What is needed
State how many lines of the data contain the word "Türkiye", and write nothing besides the number.

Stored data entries
──────────────────────────────
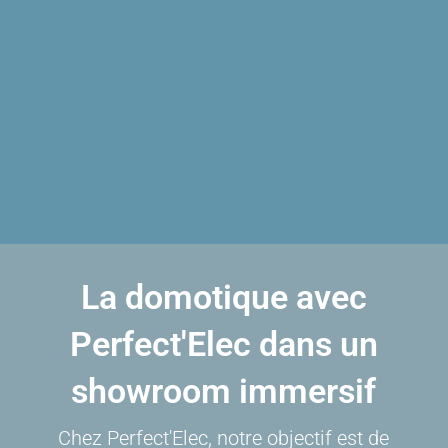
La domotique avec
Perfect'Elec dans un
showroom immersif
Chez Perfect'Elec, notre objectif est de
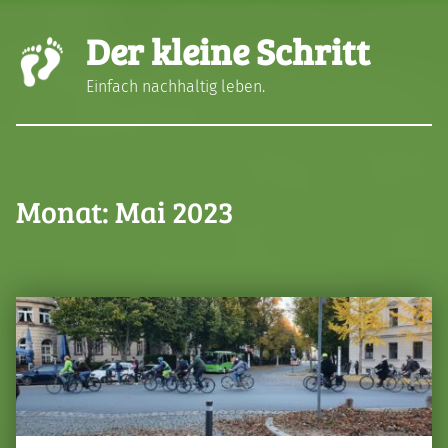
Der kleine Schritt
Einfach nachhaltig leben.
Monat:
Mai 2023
──────────────────────────────
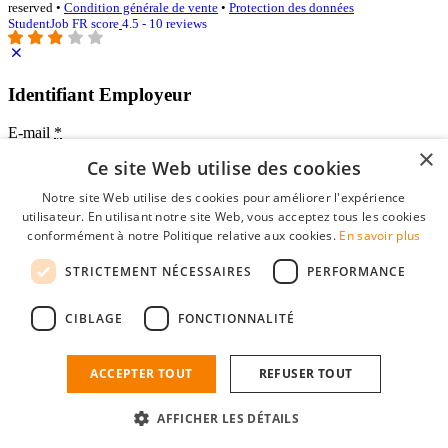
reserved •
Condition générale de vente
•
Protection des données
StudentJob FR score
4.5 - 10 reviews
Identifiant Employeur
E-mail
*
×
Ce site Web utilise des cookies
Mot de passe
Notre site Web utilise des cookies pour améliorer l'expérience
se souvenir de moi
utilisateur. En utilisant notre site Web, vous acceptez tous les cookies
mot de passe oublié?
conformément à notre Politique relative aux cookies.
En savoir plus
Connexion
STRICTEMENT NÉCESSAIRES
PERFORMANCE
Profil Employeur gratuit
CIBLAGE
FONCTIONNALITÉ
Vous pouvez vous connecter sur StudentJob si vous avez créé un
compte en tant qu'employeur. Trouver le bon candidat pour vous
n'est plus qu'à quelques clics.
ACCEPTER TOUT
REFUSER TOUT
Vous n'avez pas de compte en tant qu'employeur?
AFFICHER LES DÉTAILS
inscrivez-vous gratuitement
──────────────────────────────
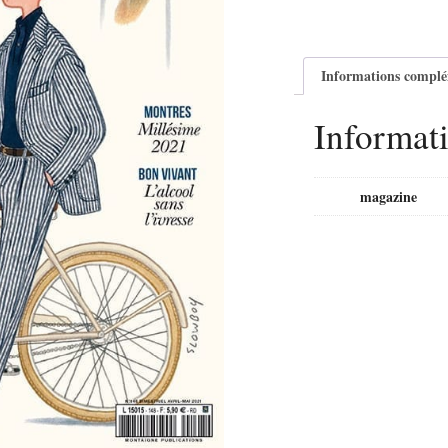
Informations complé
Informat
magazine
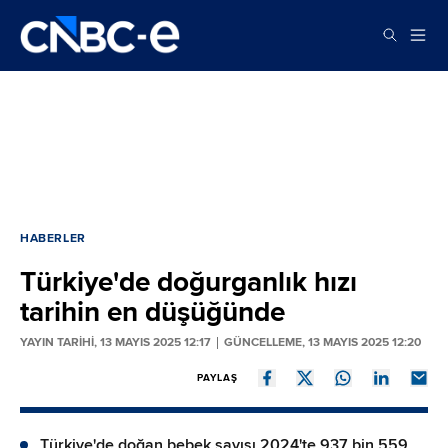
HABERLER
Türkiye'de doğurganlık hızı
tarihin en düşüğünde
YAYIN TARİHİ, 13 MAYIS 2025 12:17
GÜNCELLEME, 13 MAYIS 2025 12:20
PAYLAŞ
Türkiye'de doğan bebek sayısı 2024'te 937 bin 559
──────────────────────────────
Result below
2